IMF knocks on doors in quest for intelligence on Chinese banks

Bank workers walk outside the headquarters of the Bank of China in the Xidan district of Beijing on May 8, 2013.  The state-owned Bank of China has shut the account of a North Korean bank the US accuses of backing Pyongyang's nuclear programme, Dow Jones said on May 7, 2013, citing a statement from the Chinese financial institution.                AFP PHOTO/Mark RALSTON        (Photo credit should read MARK RALSTON/AFP/Getty Images)

 

Bloomberg

As part of the International Monetary Fund’s biggest review of China’s banking system in half a decade, a top official recently did some detective work that didn’t involve an Excel spreadsheet.
On a trip to the mega-city of Chongqing in the nation’s interior, Ratna Sahay, acting director of the IMF’s Monetary and Capital Markets Department, visited a property fair. Her objective was to learn more about typical real-estate sales transactions, amid rising risks of property bubbles across the world’s No. 2 economy.
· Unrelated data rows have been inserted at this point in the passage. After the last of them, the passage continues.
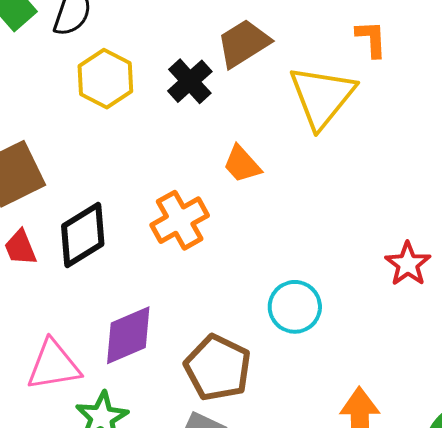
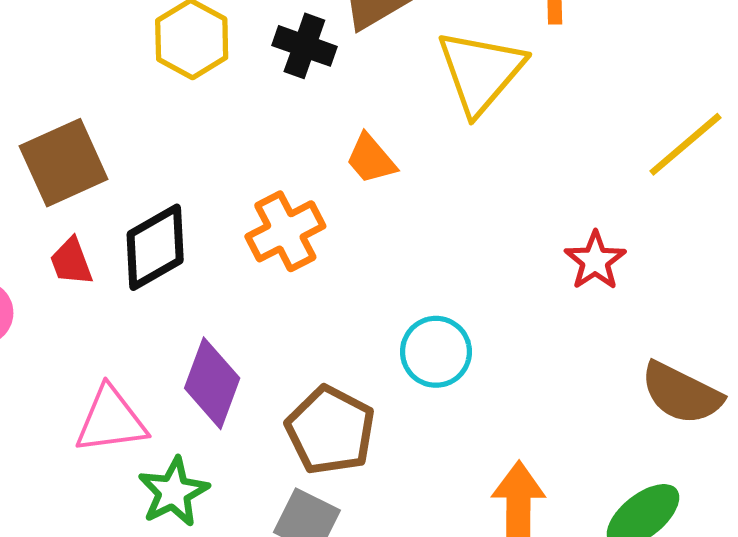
black cross: (190, 81) -> (304, 46), turned -30
red star: (408, 264) -> (595, 261), moved
purple diamond: (128, 335) -> (212, 383), turned -48

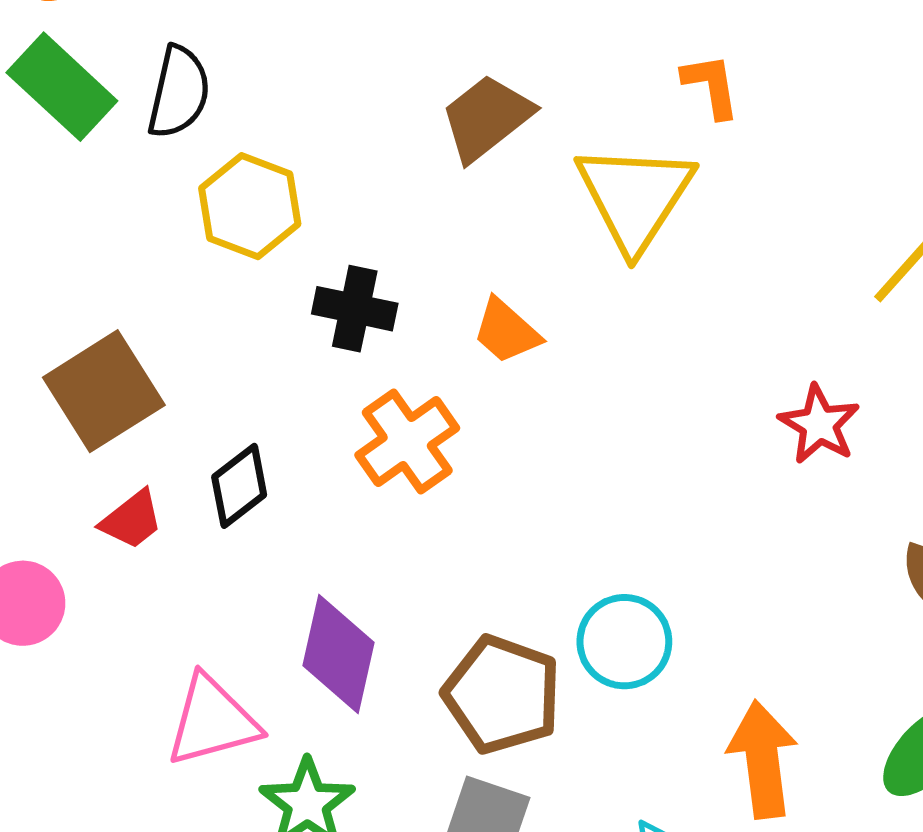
black cross: (304, 46) -> (355, 309), moved
black diamond: (155, 247) -> (239, 486), size x0.7
red trapezoid: (71, 262) -> (132, 520), turned -100
cyan circle: (436, 352) -> (624, 642), moved

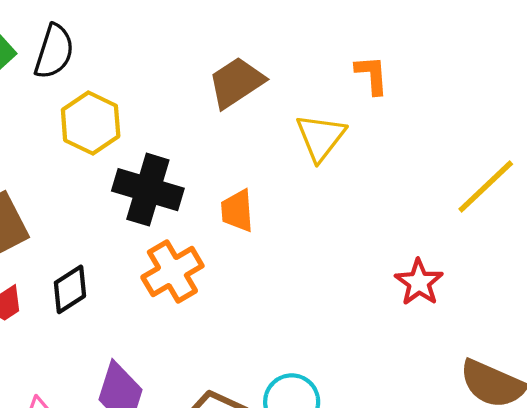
yellow triangle: (635, 197) -> (321, 137), size x0.7
black cross: (355, 309) -> (148, 190), size x1.4
orange trapezoid: (506, 331) -> (237, 211), turned 39

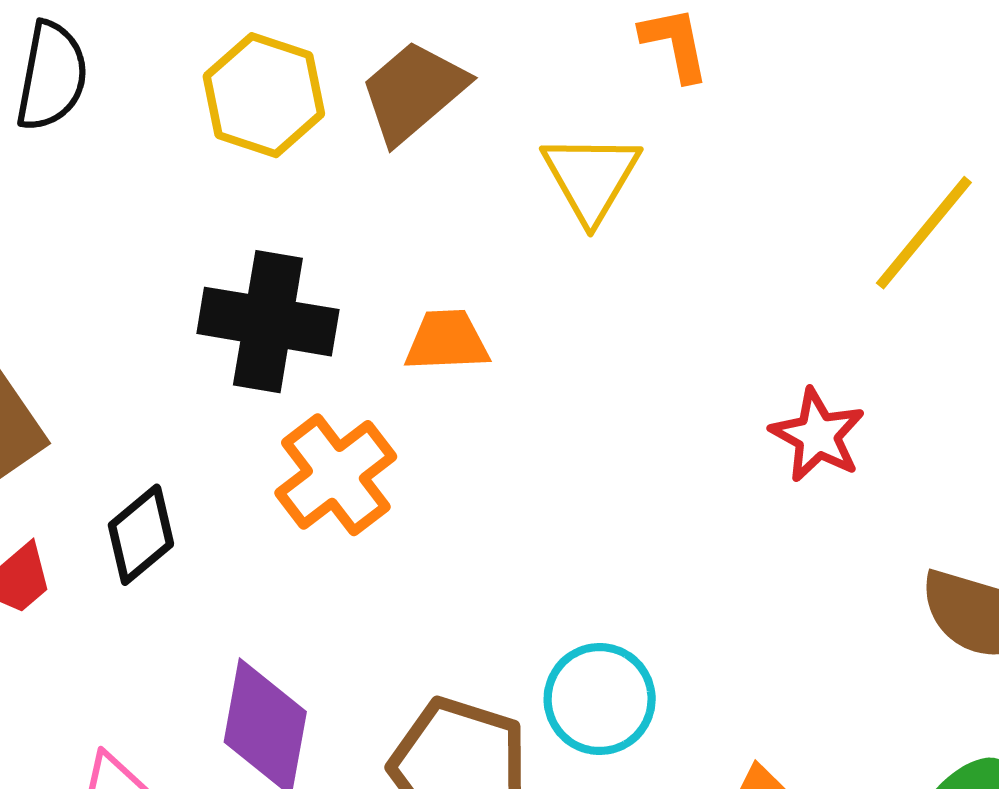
yellow hexagon: (91, 123) -> (264, 95), moved
orange trapezoid: (237, 211) -> (447, 341), turned 99

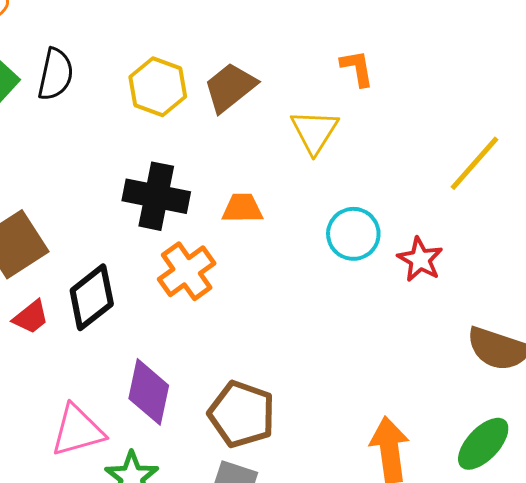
black diamond: (141, 535) -> (92, 297), size x1.4
cyan circle: (600, 699) -> (353, 234), moved

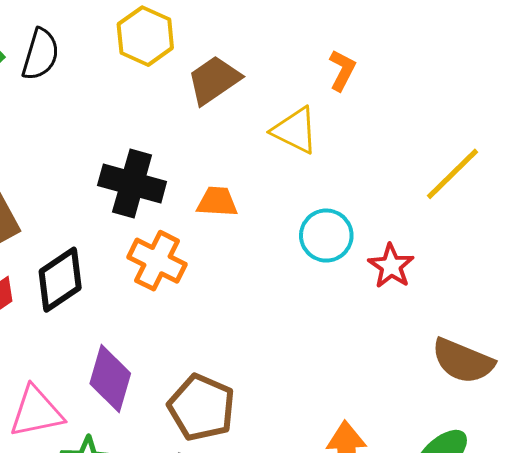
orange L-shape: (357, 68) -> (342, 70), turned 33
yellow hexagon: (158, 87) -> (145, 36), moved
yellow triangle: (314, 131) -> (295, 130), turned -40
orange cross: (187, 271) -> (157, 261), turned -32

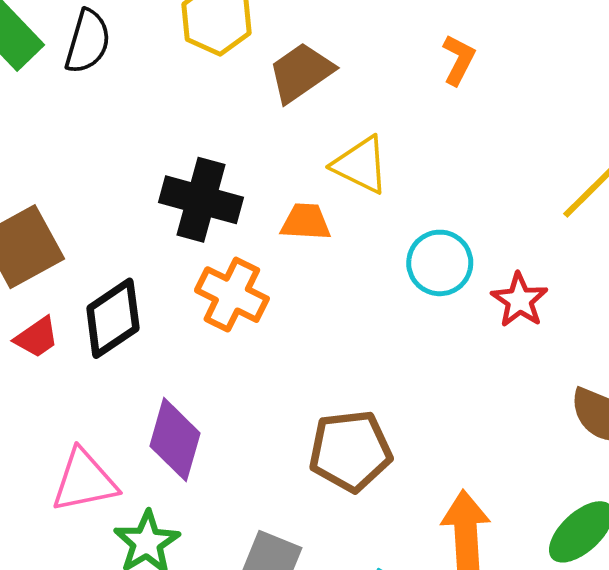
yellow triangle: (295, 130) -> (361, 165), moved
brown pentagon: (202, 408) -> (350, 451), moved, turned -30

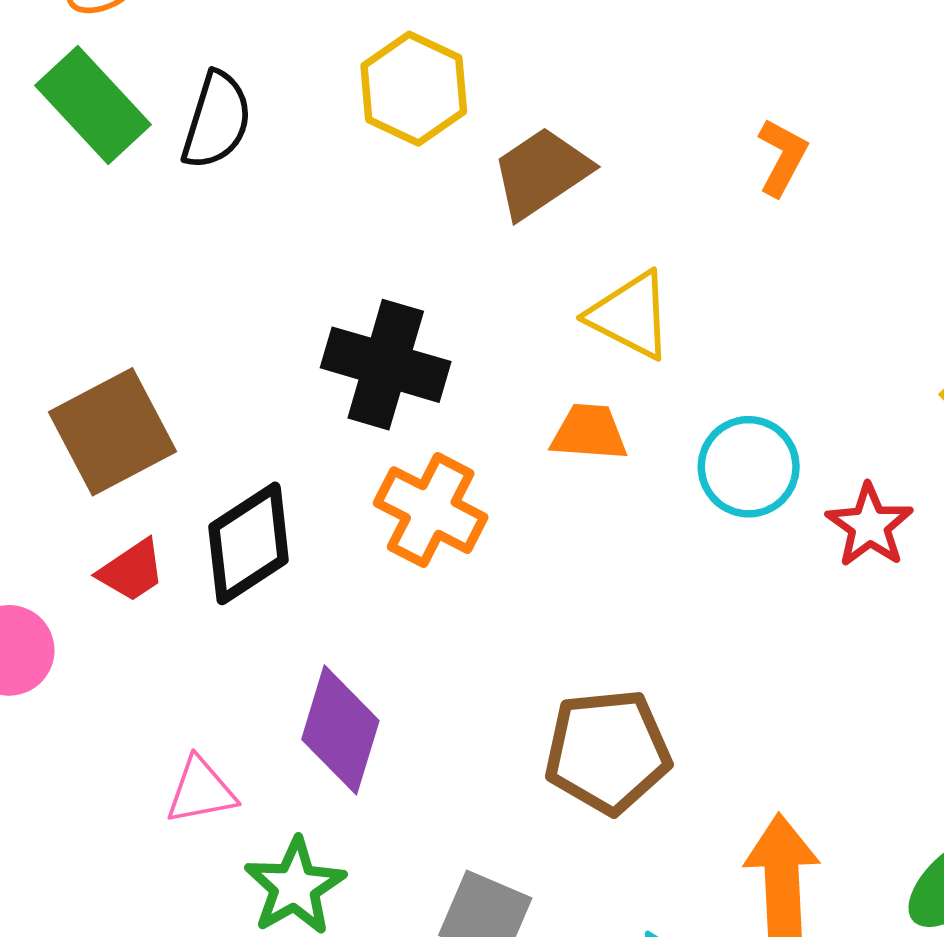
orange trapezoid: (306, 222) -> (589, 432), moved
pink triangle: (84, 481) -> (201, 791), size x0.7

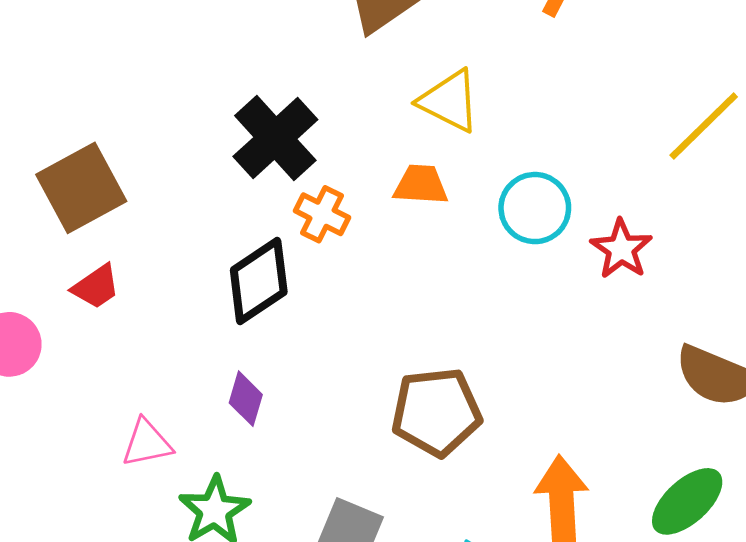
black cross: (386, 365) -> (275, 138), turned 32
orange cross: (431, 510) -> (322, 214), moved, size x0.7
black diamond: (249, 543) -> (259, 281), moved
purple diamond: (340, 730) -> (246, 399), size x0.6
After talking with developers, she came away with mixed feelings.
“The first thing I asked was can I pay in dollars? And they said ‘no,’” Sahay said in an interview in Hong Kong last week. “They didn’t want my dollars, so that was good.”
Accepting a deal in a foreign currency could have been a sign of diminishing confidence in the yuan, which has slumped to the weakest in six years against the dollar this year amid continuing outflows of Chinese capital.
On the other hand, Sahay picked up on unusual risks that property buyers in China may be facing. The IMF official heard that a purchase would require an immediate down-payment of 30 percent, followed by the total amount within months, even before being able to move in to a newly built property.

Sketchy Contracts
“I asked, ‘when will you deliver’ and they said, ‘in the next year or year-and-a-half.’ I said ‘what if something happens?’ They said, ‘we will give you some of the money back.’ I said, ‘would I be able to get back my whole deposit? And they said ‘no.’ So that I felt was quite interesting. It’s an example of how vulnerabilities exist.”
The IMF’s review is still in its early stages and Sahay hasn’t reached any conclusions from her review so far. The study, called the Financial Sector Assessment Program, is scheduled to be completed in mid-2017.
Sahay said China’s officials are aware of risks and noted that local governments have already introduced curbs on speculative buying. “They have strong buffers, both fiscal and external,” she said. “They have a lot of
resilience.”
That resilience may come in handy, given that home prices in China’s four biggest cities have soared as much as 32 percent this year, according to calculations compiled by Bloomberg. The gains have fueled fears of a property bubble that could leave the nation’s banking sector saddled with bad loans and in need of a government bailout if it bursts.
With authorities rushing out measures to cool demand, the rapid price increases and regulatory response have evoked comparisons to last year’s epic stock-market meltdown — and emboldened bearish views on the Chinese economy even as growth holds up in official tallies.
Surging mortgage lending and rising defaults by property developers underscore fragility concerns. Almost half of the record 10.2 trillion yuan ($1.5 trillion) of new loans in the first nine months of this year went to mortgage credit.
Haitong Securities Co. warned in September that Chinese households now rely on loans for more than half the value of home purchases, compared with one-third in 2013. The leverage level was even higher than the US in 2007, it found.
Sahay and her IMF colleagues toured seven Chinese cities over the summer. The trips to Hangzhou, Wenzhou, Fuzhou, Chongqing, Shanghai, Beijing and Shijiazhuang featured meetings with officials from the central bank, banking regulator, local governments, banks, trust management companies, brokerages, real estate developers, state-owned companies and academics.
“We typically don’t visit different regions during our missions,” Sahay said. “But China is special in that it is a very large and dynamic country with many provinces undergoing changes, and we wanted to make sure that we capture the nuances across the regions.”
In a sign of pressure on lenders, the nation’s biggest five banks reported combined profit growth of only 0.8 percent in the third quarter from a year earlier. Industrial & Commercial Bank of China Ltd., the nation’s biggest lender, posted a 0.2 percent profit decline.
Reining in corporate debt and overcapacity will be key, Sahay said.
“The fundamental issues that they need to tackle are the loss-making corporates and excess capacity,” Sahay said. “When you resolve that issue, the other problems will start diminishing.”